While we identified the overall influence of the additional texts is negligible, we outperformed the state-of-the-art with our Deep Learning prediction models.
- Score: 0.0
- License: http://arxiv.org/licenses/nonexclusive-distrib/1.0/
- Abstract: The number of newly published vulnerabilities is constantly increasing. Until
now, the information available when a new vulnerability is published is
manually assessed by experts using a Common Vulnerability Scoring System (CVSS)
vector and score. This assessment is time consuming and requires expertise.
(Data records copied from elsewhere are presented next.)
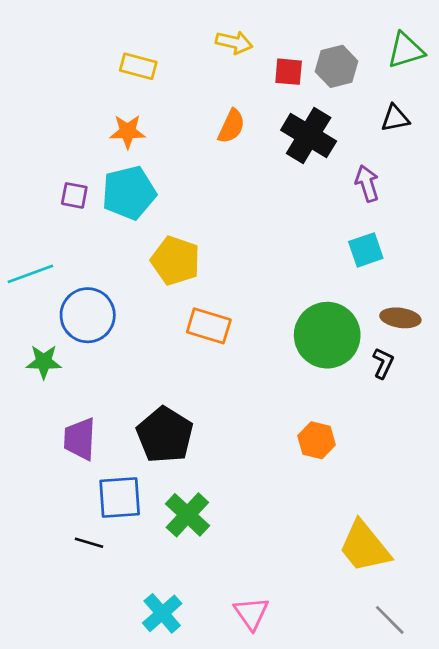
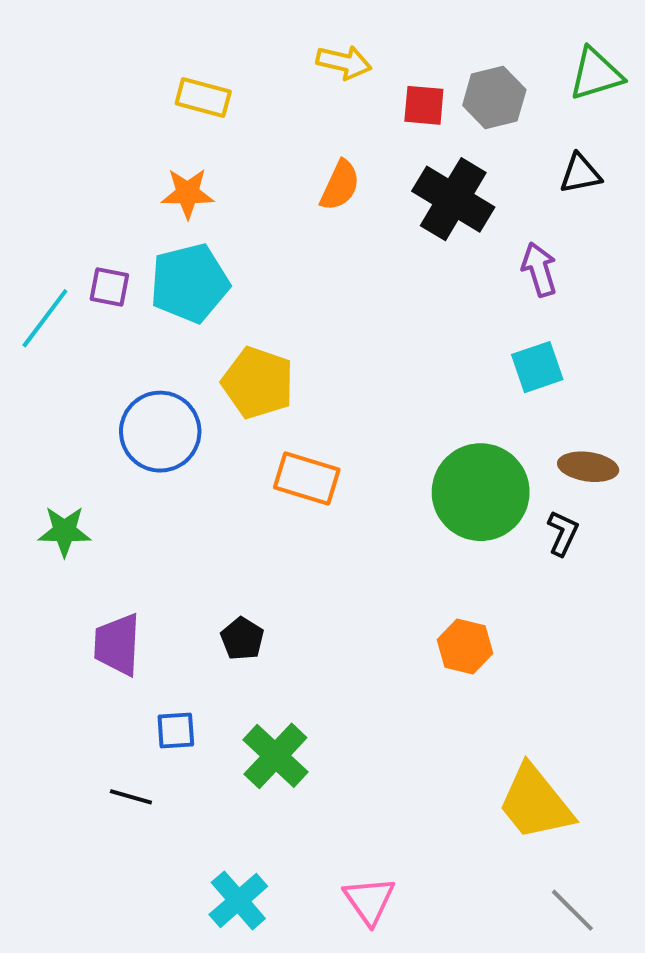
cyan line: (30, 274) -> (45, 318), moved, turned -33
blue circle: (88, 315) -> (160, 432), moved
black pentagon: (165, 435) -> (242, 639), size x0.5
blue square: (120, 498) -> (176, 730), size x0.6

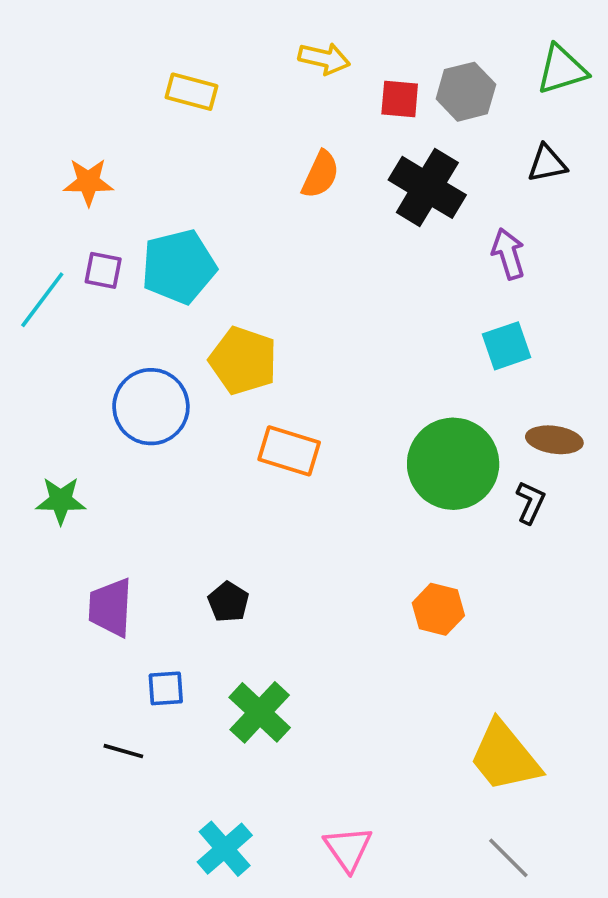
orange star: (188, 193) -> (88, 182), moved
gray line: (572, 910) -> (508, 858), moved

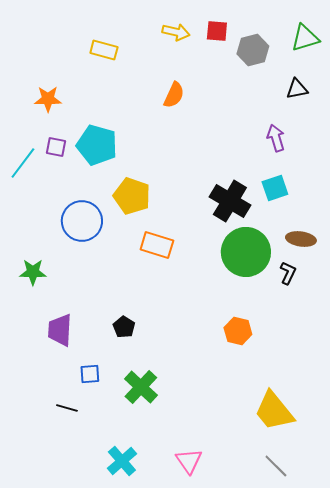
red square: (400, 99) -> (217, 31), moved
black cross: (427, 187) -> (230, 201), moved
cyan pentagon: (179, 267) -> (97, 145), turned 30

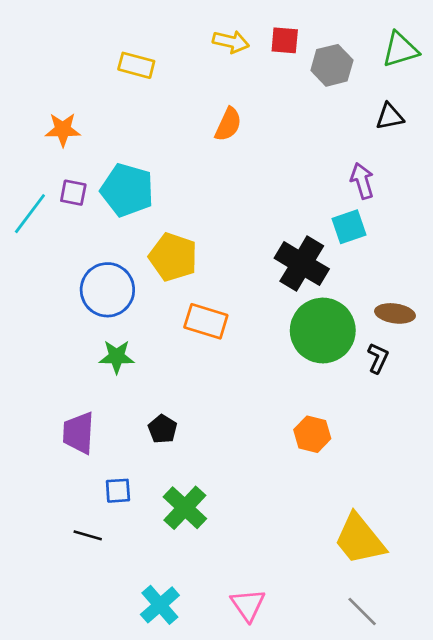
cyan square: (275, 188) -> (349, 227), moved
green star: (33, 272) -> (117, 357), moved

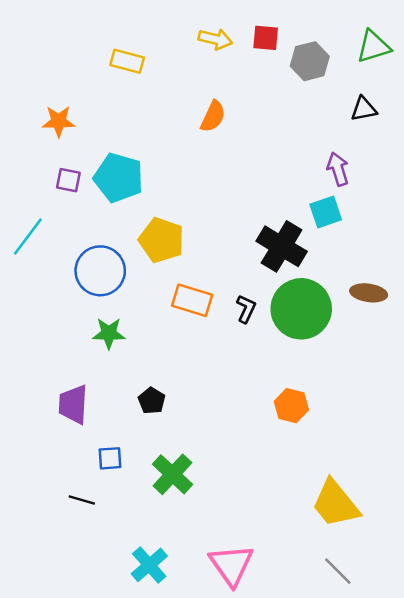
cyan line: (30, 214) -> (28, 236), moved
black L-shape: (378, 358) -> (246, 309), moved
pink triangle: (248, 605) -> (231, 565), size x1.4

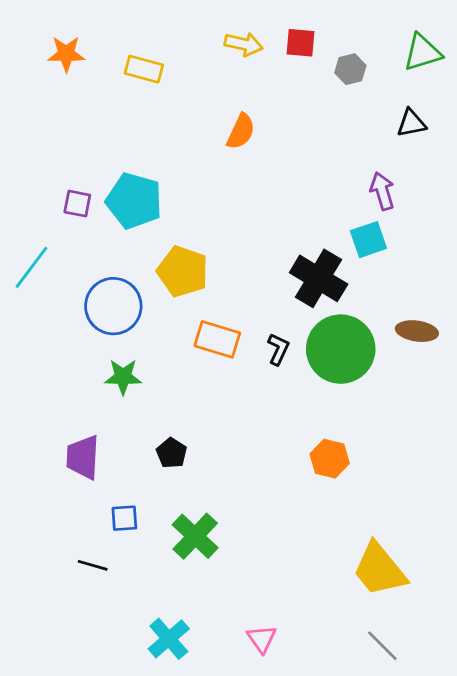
gray hexagon: (310, 61) -> (350, 69), size x0.7
orange star: (59, 121) -> (66, 54), moved
pink triangle: (231, 565) -> (262, 639), size x0.6

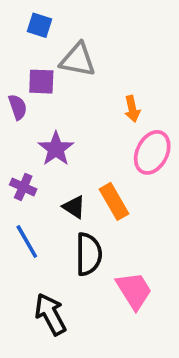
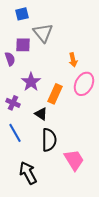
blue square: (40, 25) -> (22, 14), turned -32
gray triangle: (78, 60) -> (43, 33), turned 40
orange rectangle: (114, 201) -> (55, 94), moved, turned 54

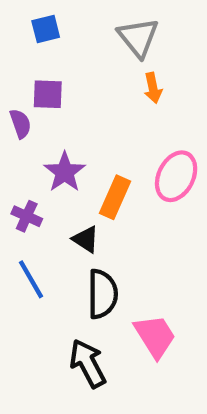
gray triangle: (43, 33) -> (138, 37), moved
orange arrow: (73, 60) -> (153, 88), moved
black arrow: (28, 173) -> (88, 363), moved

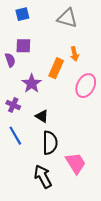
gray triangle: (138, 37) -> (67, 18), turned -35
orange arrow: (153, 88) -> (75, 54), moved
orange rectangle: (115, 197) -> (56, 68), moved

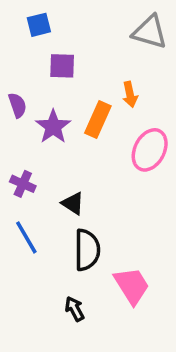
gray triangle: (67, 18) -> (150, 32), moved
purple square: (23, 46) -> (62, 66), moved
purple star: (32, 84) -> (53, 127), moved
black arrow: (43, 176) -> (75, 309), size x0.6

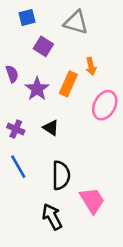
gray triangle: (150, 32) -> (76, 22), moved
purple square: (62, 66) -> (43, 46), turned 30
black triangle: (73, 203) -> (51, 128), moved
black arrow: (75, 309) -> (52, 217), size x1.5

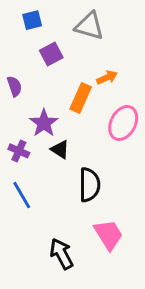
purple square: (43, 46) -> (51, 54), turned 30
orange arrow: (91, 66) -> (107, 77), turned -102
purple star: (37, 89) -> (44, 123), moved
black semicircle: (61, 175) -> (89, 185), moved

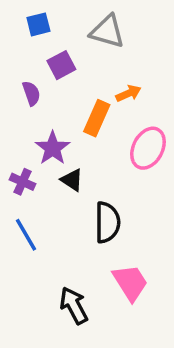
purple semicircle: (14, 86) -> (31, 93), moved

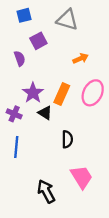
orange rectangle: (97, 118) -> (62, 94), moved
black semicircle: (107, 222) -> (67, 139), size x0.7
blue line: (26, 235) -> (16, 147), turned 35

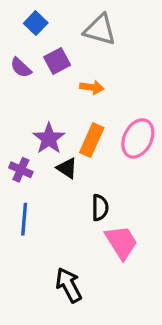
blue square: (24, 15) -> (36, 23), turned -32
purple semicircle: (20, 58) -> (21, 68), moved, turned 152
orange arrow: (81, 58) -> (92, 87), moved, turned 32
pink trapezoid: (82, 177) -> (121, 242), moved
Various works already try to predict CVSS vectors or scores using machine
learning based on the textual descriptions of the vulnerability to enable
faster assessment. However, for this purpose, previous works only use the texts
available in databases such as National Vulnerability Database. With this work,
the publicly available web pages referenced in the National Vulnerability
Database are analyzed and made available as sources of texts through web
scraping. A Deep Learning based method for predicting the CVSS vector is
implemented and evaluated. The present work provides a classification of the
National Vulnerability Database's reference texts based on the suitability and
crawlability of their texts. While we identified the overall influence of the
additional texts is negligible, we outperformed the state-of-the-art with our
Deep Learning prediction models.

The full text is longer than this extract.